When the tiny sprigs of corn made an appearance in late spring, Daddy took the planter off the tractor and replaced it with plows designed to cultivate the soil around the young plants. My poor attempt at planting soon revealed itself–the rows were so crooked in spots that it was impossible to plow the corn without damaging the tender shoots.
Thankfully, my father was good-natured and easy-going. He laughed and teased throughout the growing season and into harvest as he handed me a hoe to attack the weeds where he couldn’t use the tractor. The process would have been much easier had I kept my eyes and mind on the task set before me.
I can’t say I miss the hard work we endured on the farm, but I do appreciate the valuable lessons. My active imagination hasn’t left me, but God uses it to create stories that will inspire and encourage others. I’m often tempted to look back with regret that I didn’t take classes in journalism or pursue a writing career years ago. But despite the regrets, God has a plan and though I sometimes stray and plow a crooked row, he gently corrects me and makes my path straight again.

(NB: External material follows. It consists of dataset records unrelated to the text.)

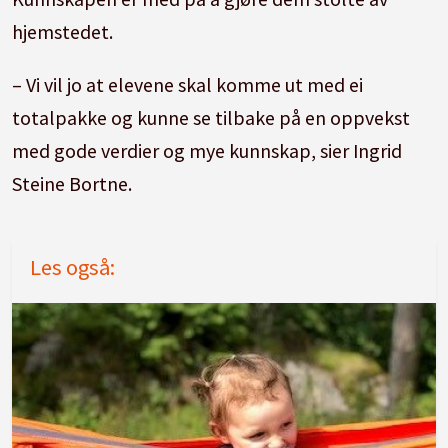
hjemstedet.
– Vi vil jo at elevene skal komme ut med ei
totalpakke og kunne se tilbake på en oppvekst
med gode verdier og mye kunnskap, sier Ingrid
Steine Bortne.
Les også:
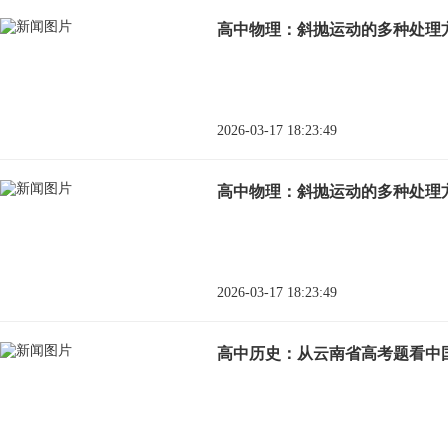
高中物理：斜抛运动的多种处理
2026-03-17 18:23:49
高中物理：斜抛运动的多种处理
2026-03-17 18:23:49
高中历史：从云南省高考题看中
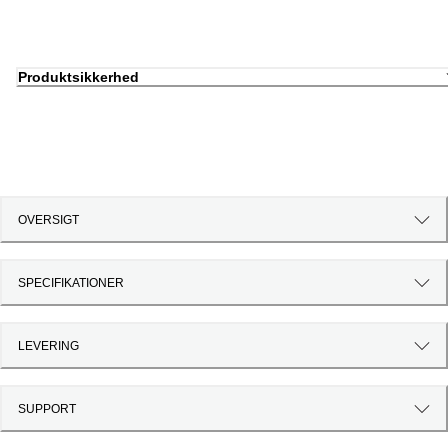
Produktsikkerhed
OVERSIGT
SPECIFIKATIONER
LEVERING
SUPPORT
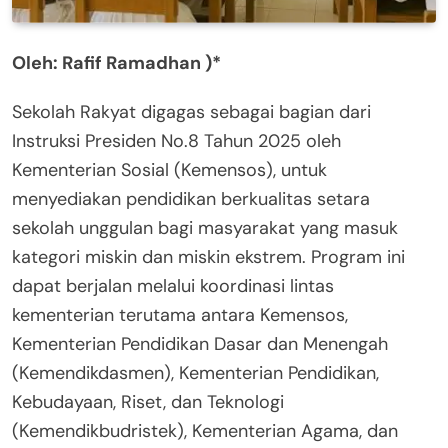
Oleh: Rafif Ramadhan )*
Sekolah Rakyat digagas sebagai bagian dari
Instruksi Presiden No.8 Tahun 2025 oleh
Kementerian Sosial (Kemensos), untuk
menyediakan pendidikan berkualitas setara
sekolah unggulan bagi masyarakat yang masuk
kategori miskin dan miskin ekstrem. Program ini
dapat berjalan melalui koordinasi lintas
kementerian terutama antara Kemensos,
Kementerian Pendidikan Dasar dan Menengah
(Kemendikdasmen), Kementerian Pendidikan,
Kebudayaan, Riset, dan Teknologi
(Kemendikbudristek), Kementerian Agama, dan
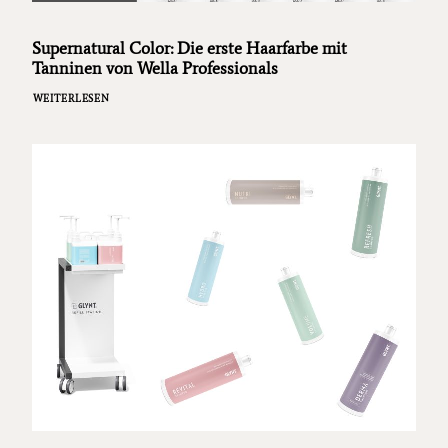
Supernatural Color: Die erste Haarfarbe mit
Tanninen von Wella Professionals
WEITERLESEN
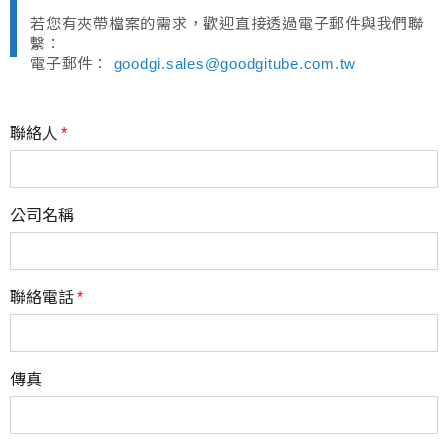
若您有夾帶檔案的需求，歡迎直接透過電子郵件與我們聯
繫：
電子郵件：
goodgi.sales@goodgitube.com.tw
聯絡人
公司名稱
聯絡電話
傳真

Looking back is okay as long as we learn from our mistakes and use them as tools for the future. What lessons have you learned from your childhood that inspires and encourages you now?
6 thoughts on “Plowing a Straight Row”
Yes, each one of us had our own unique experiences in childhood that amounted to many lessons learned. My first ten years of life were spent in Arlandria (between Arlington and Alexandria) at none other than a place called Presidential Gardens. My two siblings and I lived a very small life there with our parents, and on occasion a grandmother visiting to care for us. My grandmother was very grumpy, bless her soul, and always believed someone was stealing her purse. In a number of years when we were still children, she set herself on fire with her cigarette. Tragic, dramatic, overwhelming! It was then that we realized she had had Alzheimer’s Disease, all this time, and the accident pushed her over the edge mentally. She spent her remaining days at Saint Elizabeth, a mental hospital, in D.C. In time, I realized not all older people were like my grandmother, and that even she deserved my sympathy and forgiveness!
Thank you for sharing about your grandmother’s illness. Though difficult, you obviously learned from the experience.
I love your stories about your father. My father figures were absent or abusive, but I inherited an amazing step father at age sixteen that affirmed and adored me. He taught me to love and rely on our heavenly father and that we cannot use our past as an excuse for sin.
I’m so glad that God gave you a second earthly father. Not everyone is as blessed as we are. Thanks for sharing.
This is inspiring, Claudette. Thanks for sharing. I sometimes wish I took a different career path too but I’m excited that your writing career is starting now. 🙂
Thank you for your encouraging words. I’m still awaiting the launch of my book and I confess to being impatient.